Recevant samedi midi 4 février en audience 1 100 acteurs de l’économie de communion, rassemblés à Rome par le mouvement des Focolari, le pape François s’est, une nouvelle fois, livré à une sévère critique du système économique mondial, exaltant l’action de ces entrepreneurs qui mettent en avant « la communion des biens, des talents et des profits ».
« En mettant dans l’économie le bon germe de la communion, vous avez lancé un profond changement dans la façon de voir et de vivre l’entreprise, s’est réjoui le pape L’entreprise non seulement, ne peut plus détruire la communion entre les personnes, mais peut l’édifier et la promouvoir. »
Dans son long discours en italien, le pape est revenu sur ses critiques répétées contre l’argent.

« La nouvelle divinité d’une certaine finance »

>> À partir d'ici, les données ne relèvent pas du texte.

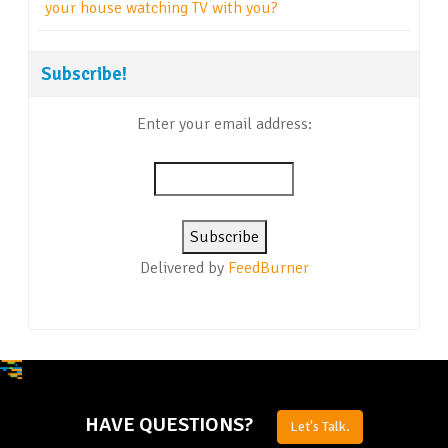
your house watching TV with you?
Subscribe!
Enter your email address:
Delivered by
FeedBurner
HAVE QUESTIONS?
Let's Talk.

« L’argent est important, surtout quand on n’en a pas et que, de cela, dépend la nourriture, l’école, le futur des enfants, a reconnu le pape. Mais il devient une idole quand il devient la fin. L’avarice, qui n’est pas par hasard un péché capital, est péché d’idolâtrie car l’accumulation d’argent pour soi devient la fin de son action. »
« Quand le capitalisme fait de la recherche du profit son unique but, il risque de devenir une structure idolâtrique, une forme de culte, a mis en garde François dans ce discours étonnamment non retransmis par la télévision vaticane. La “déesse fortune” est toujours plus la nouvelle divinité d’une certaine finance (…), et que vous contrariez. »
Le pape a en effet félicité les acteurs de l’économie de communion de leur choix de « mettre les profits en commun » : « la manière la meilleure et la plus concrète de ne pas faire de l’argent une idole est de le partager avec les autres ».
Critiquant à la fois l’évasion fiscale comme les jeux de hasard, le pape s’est alors livré à une violente charge contre le capitalisme qui « continue à produire des déchets qu’il voudrait ensuite guérir (…) pour qu’on ne les voit plus ».
« Les avions polluent l’atmosphère, mais avec une petite partie de l’argent du billet on va planter des arbres pour compenser les dommages créés, a-t-il dénoncé. Les sociétés de jeux de hasard financent des campagnes pour traiter les joueurs pathologiques qu’ils créent. Et le jour où les entreprises d’armement financeront des hôpitaux pour soigner les enfants mutilés par leurs bombes, le système aura atteint son apogée. »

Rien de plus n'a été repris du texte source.